:: EXERCISE DETAILS ::
In the answer, give the entries below exactly, from the first line through the line with "Montageanleitung liegt dem Produkt bei.", with every picture omitted.

Dataset entries:

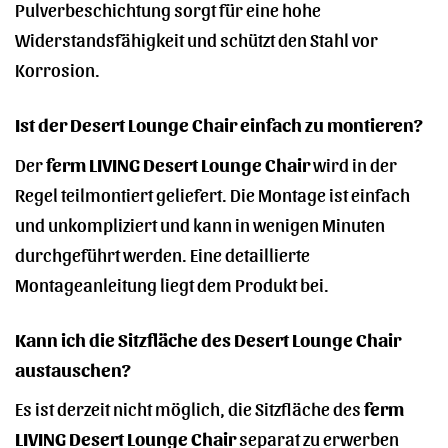
Pulverbeschichtung sorgt für eine hohe
Widerstandsfähigkeit und schützt den Stahl vor
Korrosion.
Ist der Desert Lounge Chair einfach zu montieren?
Der
ferm LIVING Desert Lounge Chair
wird in der
Regel teilmontiert geliefert. Die Montage ist einfach
und unkompliziert und kann in wenigen Minuten
durchgeführt werden. Eine detaillierte
Montageanleitung liegt dem Produkt bei.
Kann ich die Sitzfläche des Desert Lounge Chair
austauschen?
Es ist derzeit nicht möglich, die Sitzfläche des
ferm
LIVING Desert Lounge Chair
separat zu erwerben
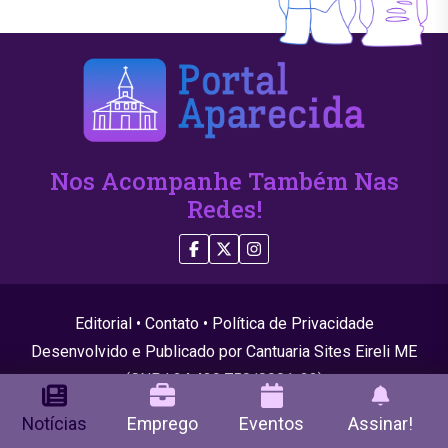
Nos Acompanhe Também Nas
Redes!
Editorial
•
Contato
•
Política de Privacidade
Desenvolvido e Publicado por Cantuaria Sites Eireli ME
(CNPJ 24.439.750/0001-22)
© 2026 Todos os direitos reservados
Notícias
Emprego
Eventos
Assinar!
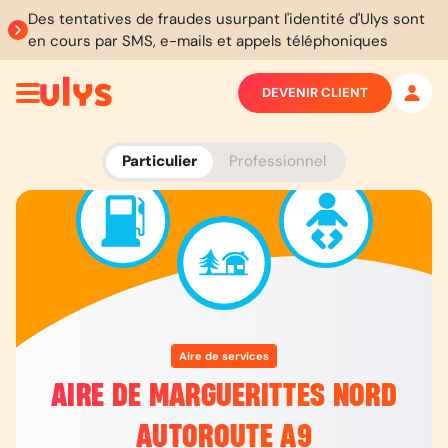
Des tentatives de fraudes usurpant l'identité d'Ulys sont
en cours par SMS, e-mails et appels téléphoniques
DEVENIR CLIENT
Particulier
Professionnel
Aire de services
AIRE DE MARGUERITTES NORD
AUTOROUTE A9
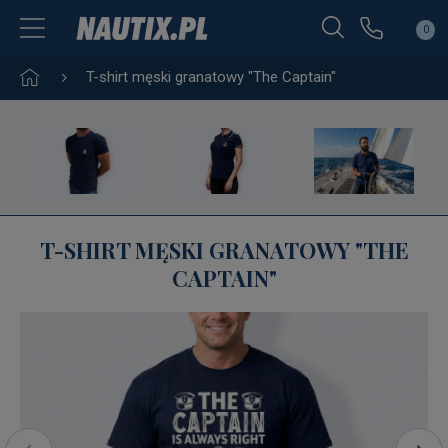
0
T-shirt męski granatowy "The Captain"
T-SHIRT MĘSKI GRANATOWY "THE
CAPTAIN"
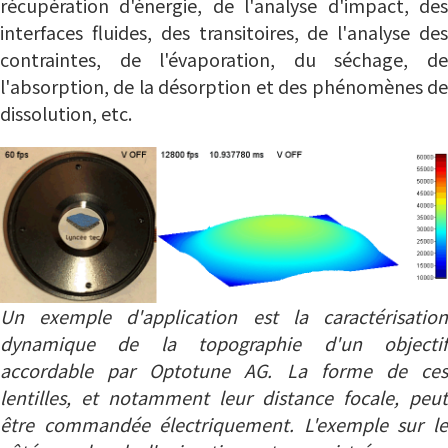
récupération d'énergie, de l'analyse d'impact, des
interfaces fluides, des transitoires, de l'analyse des
contraintes, de l'évaporation, du séchage, de
l'absorption, de la désorption et des phénomènes de
dissolution, etc.
Un exemple d'application est la caractérisation
dynamique de la topographie d'un objectif
accordable par Optotune AG. La forme de ces
lentilles, et notamment leur distance focale, peut
être commandée électriquement. L'exemple sur le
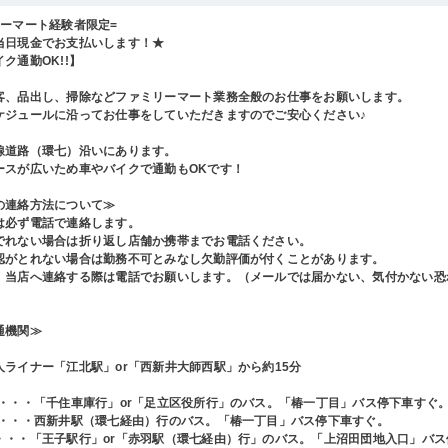
リーマート経験者限定=
当日現金でお支払いします！★
ク通勤OK!!】
客、品出し、掃除などファミリーマート業務全般のお仕事をお願いします。
ケジュールに沿ってお仕事をしていただきますのでご安心ください♪
線道路（環七）沿いにあります。
ースが広いため車やバイクで通勤もOKです！
の連絡方法について≫
は必ず電話で連絡します。
でれない場合は折り返し店舗か携帯までお電話ください。
認がとれない場合は勤務不可とみなし欠勤評価が付くことがあります。
、当店へ連絡する際は電話でお願いします。（メールでは届かない、気付かない恐
通機関≫
人ライナー「江北駅」or「西新井大師西駅」から約15分
駅・・・「千住車庫行」or「足立区役所行」のバス。「椿一丁目」バス停下車すぐ
駅・・・西新井駅（環七経由）行のバス。「椿一丁目」バス停下車すぐ。
・・・「王子駅行」or「赤羽駅（環七経由）行」のバス。「上沼田団地入口」バス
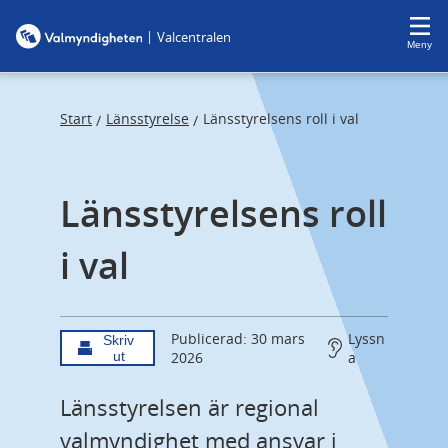
F
F
|
Valcentralen
o
o
Meny
c
c
u
u
s
s
Start
Länsstyrelse
Länsstyrelsens roll i val
/
/
t
t
r
r
Länsstyrelsens roll 
a
a
p
p
i val
s
e
t
n
a
d
r
Publicerad: 30 mars
Lyssn
Skriv
ut
2026
a
t
Länsstyrelsen är regional 
valmyndighet med ansvar i 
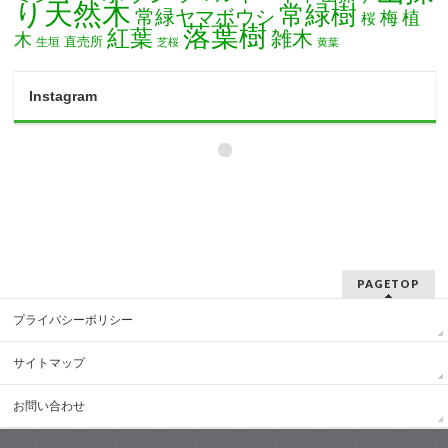
り天然木
常緑樹
常緑ヤマボウシ
梅
植
桜
落葉樹
紅葉
雑木
木
直売所
生垣
芝桜
黄葉
Instagram
PAGETOP
プライバシーポリシー
サイトマップ
お問い合わせ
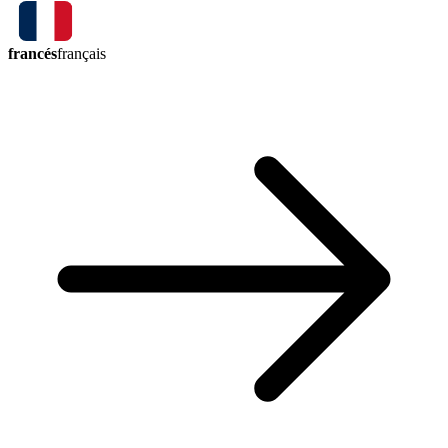
francés
français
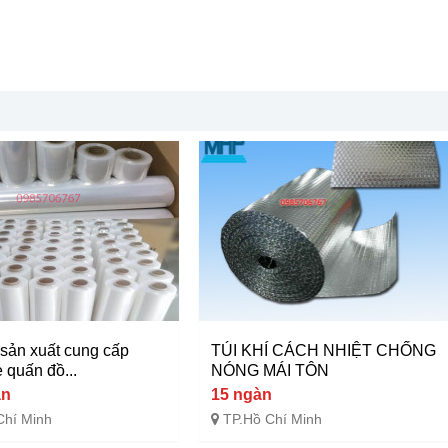
 sản xuất cung cấp
TÚI KHÍ CÁCH NHIỆT CHỐNG
 quấn đồ...
NÓNG MÁI TÔN
àn
15 ngàn
Chí Minh
TP.Hồ Chí Minh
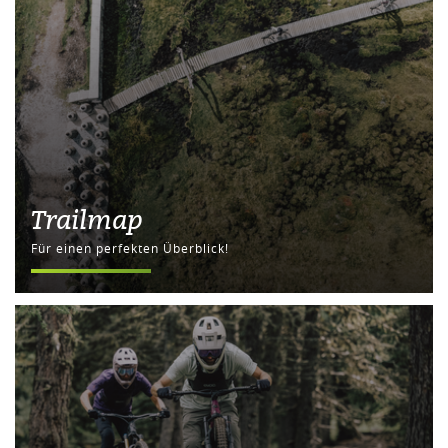
Trailmap
Für einen perfekten Überblick!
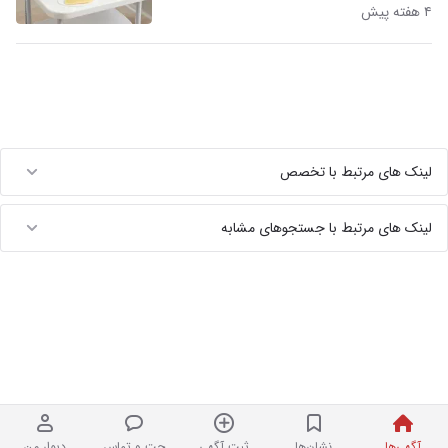
۴ هفته پیش
لینک های مرتبط با تخصص
لینک های مرتبط با جستجوهای مشابه
آگهی‌ها
نشان‌ها
ثبت آگهی
چت و تماس
دیوار من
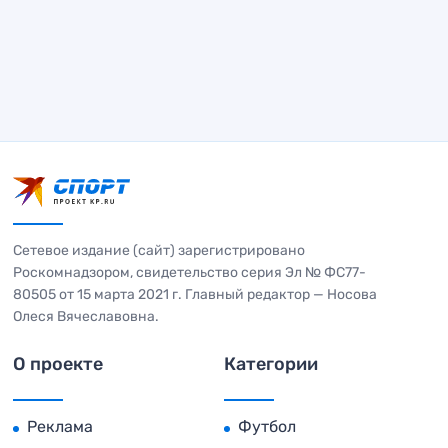
Сетевое издание (сайт) зарегистрировано
Роскомнадзором, свидетельство серия Эл № ФС77-
80505 от 15 марта 2021 г. Главный редактор — Носова
Олеся Вячеславовна.
О проекте
Категории
Реклама
Футбол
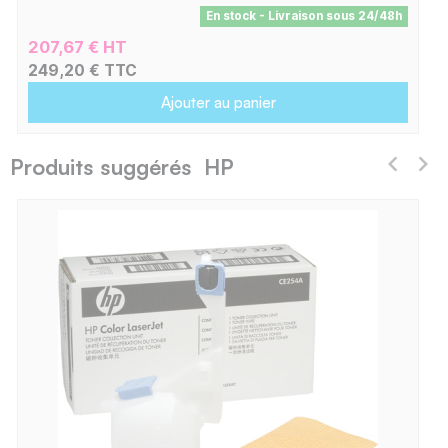
En stock - Livraison sous 24/48h
207,67 € HT
249,20 € TTC
Ajouter au panier
Produits suggérés HP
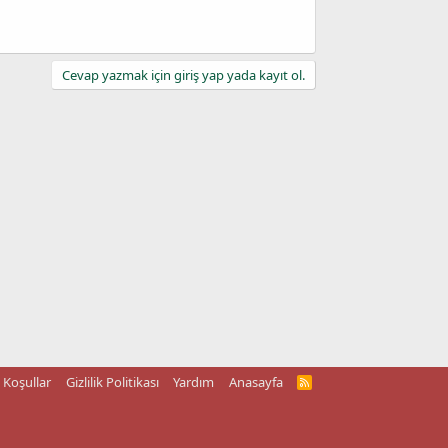
Cevap yazmak için giriş yap yada kayıt ol.
Koşullar
Gizlilik Politikası
Yardım
Anasayfa
R
S
S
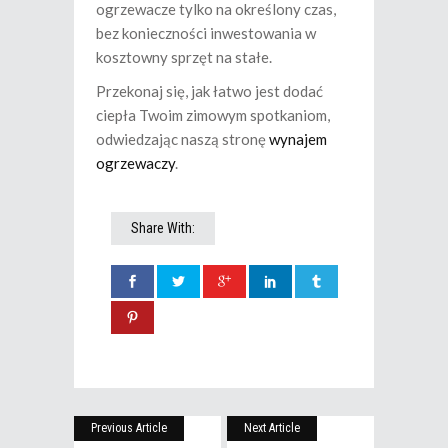
ogrzewacze tylko na określony czas,
bez konieczności inwestowania w
kosztowny sprzęt na stałe.
Przekonaj się, jak łatwo jest dodać
ciepła Twoim zimowym spotkaniom,
odwiedzając naszą stronę
wynajem
ogrzewaczy
.
Share With:
Previous Article
Next Article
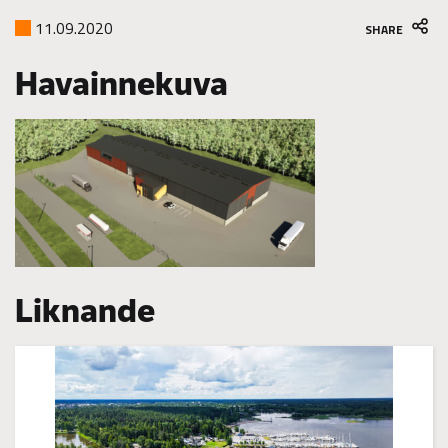
11.09.2020
SHARE
Havainnekuva
Liknande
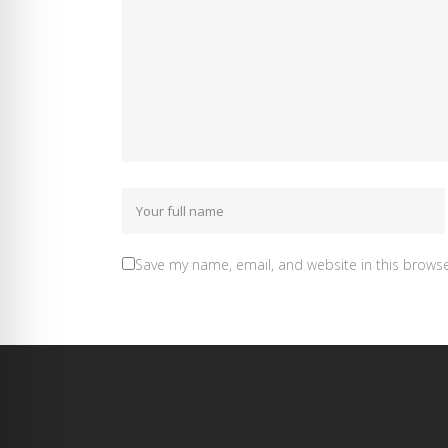
Save my name, email, and website in this browse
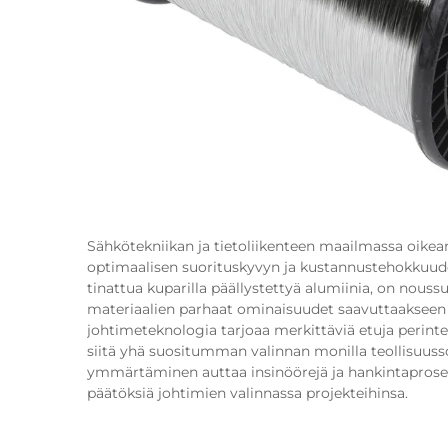
Sähkötekniikan ja tietoliikenteen maailmassa oikean
optimaalisen suorituskyvyn ja kustannustehokkuude
tinattua kuparilla päällystettyä alumiinia, on noussu
materiaalien parhaat ominaisuudet saavuttaakseen
johtimeteknologia tarjoaa merkittäviä etuja perintei
siitä yhä suositumman valinnan monilla teollisuusso
ymmärtäminen auttaa insinöörejä ja hankintaproses
päätöksiä johtimien valinnassa projekteihinsa.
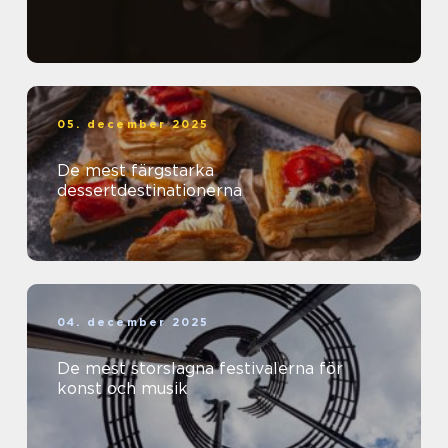
05. december 2025
De mest färgstarka
dessertdestinationerna
04. december 2025
De mest storslagna festivalerna för
konst och musik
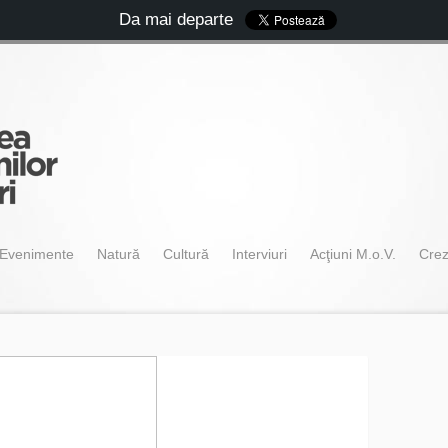
Da mai departe
Evenimente
Natură
Cultură
Interviuri
Acţiuni M.o.V.
Cre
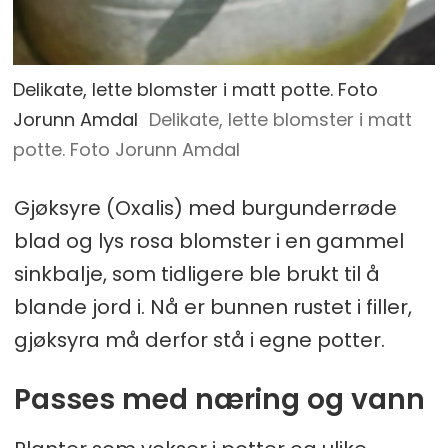
Delikate, lette blomster i matt potte. Foto
Jorunn Amdal
Delikate, lette blomster i matt
potte. Foto Jorunn Amdal
Gjøksyre (Oxalis) med burgunderrøde
blad og lys rosa blomster i en gammel
sinkbalje, som tidligere ble brukt til å
blande jord i. Nå er bunnen rustet i filler,
gjøksyra må derfor stå i egne potter.
Passes med næring og vann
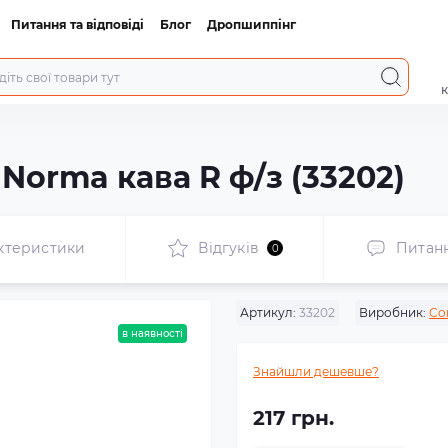
Питання та відповіді
Блог
Дропшиппінг
к
Norma кава R ф/з (33202)
ктеристики
Відгуків
Питан
0
Артикул:
33202
Виробник:
Co
в наявності
Знайшли дешевше?
217 грн.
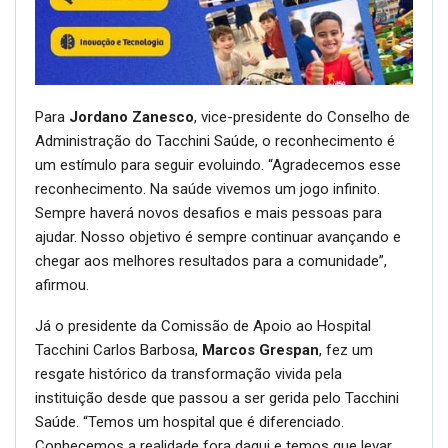
Para
Jordano Zanesco
, vice-presidente do Conselho de
Administração do Tacchini Saúde, o reconhecimento é
um estímulo para seguir evoluindo. “Agradecemos esse
reconhecimento. Na saúde vivemos um jogo infinito.
Sempre haverá novos desafios e mais pessoas para
ajudar. Nosso objetivo é sempre continuar avançando e
chegar aos melhores resultados para a comunidade”,
afirmou.
Já o presidente da Comissão de Apoio ao Hospital
Tacchini Carlos Barbosa,
Marcos Grespan
, fez um
resgate histórico da transformação vivida pela
instituição desde que passou a ser gerida pelo Tacchini
Saúde. “Temos um hospital que é diferenciado.
Conhecemos a realidade fora daqui e temos que levar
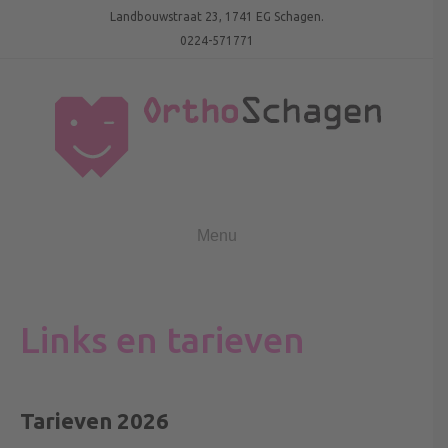
Landbouwstraat 23, 1741 EG Schagen.
0224-571771
Menu
Links en tarieven
Tarieven 2026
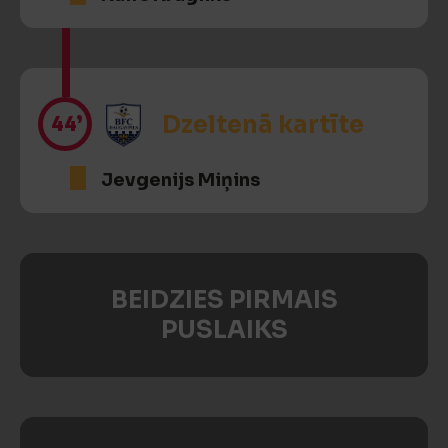
44’
Dzeltenā kartīte
Jevgenijs Miņins
BEIDZIES PIRMAIS
PUSLAIKS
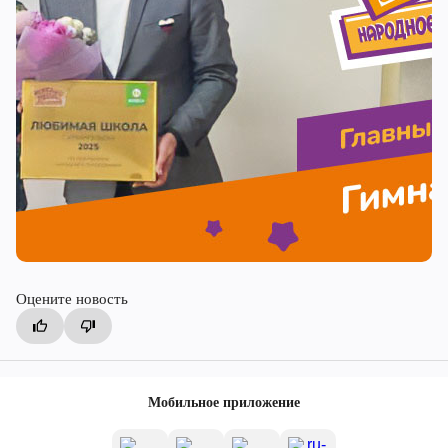
Оцените новость
Мобильное приложение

:: EXERCISE RESPONSE ::
Pulverbeschichtung sorgt für eine hohe
Widerstandsfähigkeit und schützt den Stahl vor
Korrosion.
Ist der Desert Lounge Chair einfach zu montieren?
Der
ferm LIVING Desert Lounge Chair
wird in der
Regel teilmontiert geliefert. Die Montage ist einfach
und unkompliziert und kann in wenigen Minuten
durchgeführt werden. Eine detaillierte
Montageanleitung liegt dem Produkt bei.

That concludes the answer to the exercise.